Recent decisions by local councillors, who, I remind everyone, are elected by local people, have been overturned by the Planning Inspectorate, which is not. That flies in the face of everything that we believe about localism. I have spoken to many residents, who are seeing more applications coming forward, with the threat of ever larger developments. In my previous speech on the subject, I highlighted the area of Harpur Hill and the concerns of its residents’ association. I will not repeat the statistics, because time is short and they are in Hansard, but as I said in my previous speech, the problems facing Harpur Hill are mirrored in other areas of my constituency. As the Minister knows, Chapel-en-le-Frith parish council now objects to every significant planning application, after several applications have already been given the nod. If all of them were built, the size of that small village, where I live, would increase significantly, beyond what many believe the infrastructure could cope with.
I could run through a list of applications in different parts of my constituency, but we are not at a planning meeting today. My constituents are asking questions about the applications and the method of approval. Are they powerless to prevent approvals? Can they at least ensure that there is some sense of proportion? Proportion is what they are asking for. I am sure that the Minister will respond that local plans should be drawn up, and planning policy should be defined in documents and properly evaluated. My local council has yet to product its local plan; indeed, it has delayed its anticipated completion. In 2011, the controlling Labour group rejected proposals from the Conservative group to use some underspend to bring forward brownfield sites. It has now belatedly allocated some extra resources to that. Delaying the local plan has created a window of opportunity for developers. I could easily turn my contribution into a tirade against the Labour group and its management of the local authority. I have met the executive member to discuss the situation; he has his views and I have mine.
I want to deal with the harsh realities of the here and now.
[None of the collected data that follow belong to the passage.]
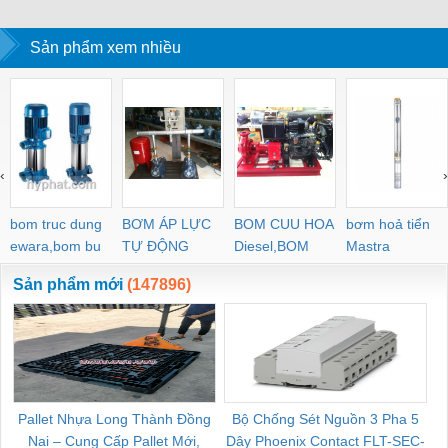
Sản phẩm xem nhiều
‹
›
bom truc dung
BƠM ÁP LỰC
BOM CUU HOA
bơm hoả tiển
ewara,bom bu
TỰ ĐỘNG
Diesel,BOM
Mastra
ewara
CHUA CHAY
Sản phẩm mới
(147896)
Pallet Nhựa Long Thành Đồng
Bộ Chống Sét Nguồn 3 Pha 5
Nai – Cung Cấp Pallet Mới,
Dây Phoenix Contact FLT-SEC-
C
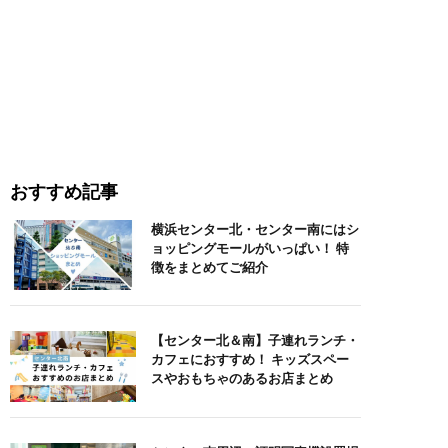
おすすめ記事
横浜センター北・センター南にはシ
ョッピングモールがいっぱい！ 特
徴をまとめてご紹介
【センター北＆南】子連れランチ・
カフェにおすすめ！ キッズスペー
スやおもちゃのあるお店まとめ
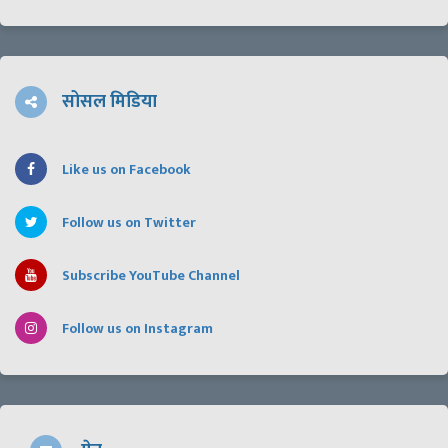
सोसल मिडिया
Like us on Facebook
Follow us on Twitter
Subscribe YouTube Channel
Follow us on Instagram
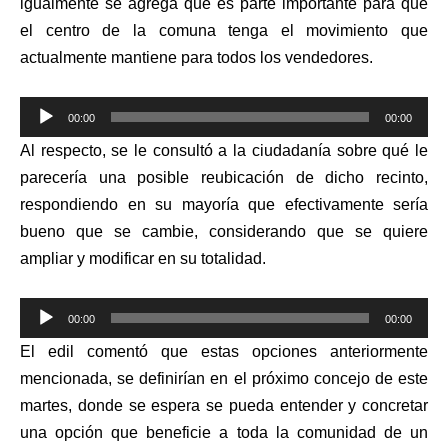
igualmente se agrega que es parte importante para que
el centro de la comuna tenga el movimiento que
actualmente mantiene para todos los vendedores.
Reproductor
00:00
00:00
de
Al respecto, se le consultó a la ciudadanía sobre qué le
audio
parecería una posible reubicación de dicho recinto,
respondiendo en su mayoría que efectivamente sería
bueno que se cambie, considerando que se quiere
ampliar y modificar en su totalidad.
Reproductor
00:00
00:00
de
El edil comentó que estas opciones anteriormente
audio
mencionada, se definirían en el próximo concejo de este
martes, donde se espera se pueda entender y concretar
una opción que beneficie a toda la comunidad de un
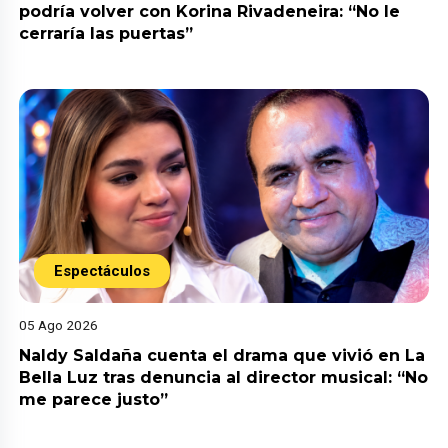
podría volver con Korina Rivadeneira: “No le
cerraría las puertas”
Espectáculos
05 Ago 2026
Naldy Saldaña cuenta el drama que vivió en La
Bella Luz tras denuncia al director musical: “No
me parece justo”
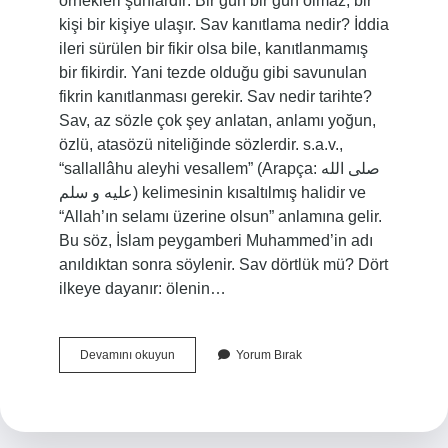
örnekleri şunlardır: Bir gün bir gün olmaz, bir
kişi bir kişiye ulaşır. Sav kanıtlama nedir? İddia
ileri sürülen bir fikir olsa bile, kanıtlanmamış
bir fikirdir. Yani tezde olduğu gibi savunulan
fikrin kanıtlanması gerekir. Sav nedir tarihte?
Sav, az sözle çok şey anlatan, anlamı yoğun,
özlü, atasözü niteliğinde sözlerdir. s.a.v.,
“sallallâhu aleyhi vesallem” (Arapça: صلى الله
عليه و سلم) kelimesinin kısaltılmış halidir ve
“Allah’ın selamı üzerine olsun” anlamına gelir.
Bu söz, İslam peygamberi Muhammed’in adı
anıldıktan sonra söylenir. Sav dörtlük mü? Dört
ilkeye dayanır: ölenin…
Savlar
Devamını okuyun
Yorum Bırak
Ne
Demek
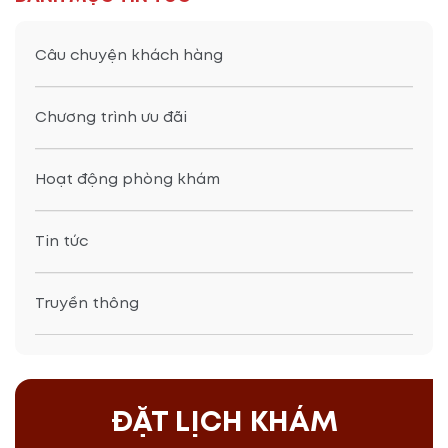
Câu chuyện khách hàng
Chương trình ưu đãi
Hoạt động phòng khám
Tin tức
Truyền thông
ĐẶT LỊCH KHÁM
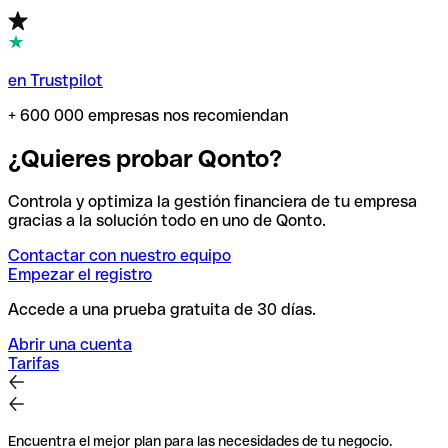
en Trustpilot
+ 600 000 empresas nos recomiendan
¿Quieres probar Qonto?
Controla y optimiza la gestión financiera de tu empresa
gracias a la solución todo en uno de Qonto.
Contactar con nuestro equipo
Empezar el registro
Accede a una prueba gratuita de 30 días.
Abrir una cuenta
Tarifas
Encuentra el mejor plan para las necesidades de tu negocio.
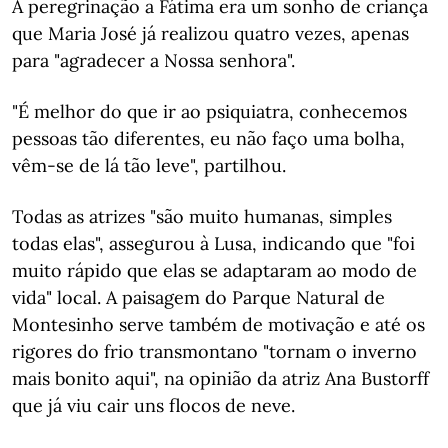
A peregrinação a Fátima era um sonho de criança
que Maria José já realizou quatro vezes, apenas
para "agradecer a Nossa senhora".
"É melhor do que ir ao psiquiatra, conhecemos
pessoas tão diferentes, eu não faço uma bolha,
vêm-se de lá tão leve", partilhou.
Todas as atrizes "são muito humanas, simples
todas elas", assegurou à Lusa, indicando que "foi
muito rápido que elas se adaptaram ao modo de
vida" local. A paisagem do Parque Natural de
Montesinho serve também de motivação e até os
rigores do frio transmontano "tornam o inverno
mais bonito aqui", na opinião da atriz Ana Bustorff
que já viu cair uns flocos de neve.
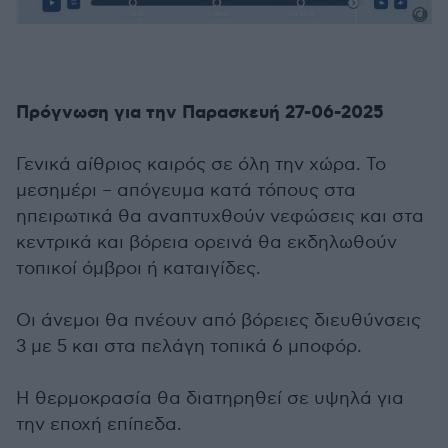
Πρόγνωση για την Παρασκευή 27-06-2025
Γενικά αίθριος καιρός σε όλη την χώρα. Το
μεσημέρι – απόγευμα κατά τόπους στα
ηπειρωτικά θα αναπτυχθούν νεφώσεις και στα
κεντρικά και βόρεια ορεινά θα εκδηλωθούν
τοπικοί όμβροι ή καταιγίδες.
Οι άνεμοι θα πνέουν από βόρειες διευθύνσεις
3 με 5 και στα πελάγη τοπικά 6 μποφόρ.
Η θερμοκρασία θα διατηρηθεί σε υψηλά για
την εποχή επίπεδα.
No local plan has been completed, and developers are submitting speculative applications time after time—applications that may have been refused in the past. They see from previous examples, which I highlighted today, that the Planning Inspectorate appears to be unmoved by local representations. I repeat that this is not nimbyism; my constituents and I are not against development. It is about proportion. A well-constructed local plan should bring in proportion, but at the moment the Planning Inspectorate does not listen to our views.
I am pleased that the Minister has agreed to visit the High Peak. I promise him a warm welcome in the hillsides. We can have an interesting day. There has been a dearth of houses built in the past few years, and that has created the shortage facing us today, but I am concerned that in our eagerness to deal with that, we are being too hasty, and will be left to repent at leisure. I have asked the Minister this question previously, and I will repeat it today: will he not seek to give more weight to emerging plans? I know that that may amount to making up for the shortcomings of the council, but I am looking to assist my constituents.
I am looking at the clock; time is short, and I could go on to several other issues. A consultation on the latitude in permitted development rights for agricultural buildings closed recently. The Peak District national park covers a large chunk of my constituency. I value that national park greatly, as I know the Minister does—he has gone on record on this. People are concerned about that proposal. There was also a consultation on catching up on housing deficits, and having to reduce them in the first two or three years. That will cause huge problems to local authorities if we are not careful.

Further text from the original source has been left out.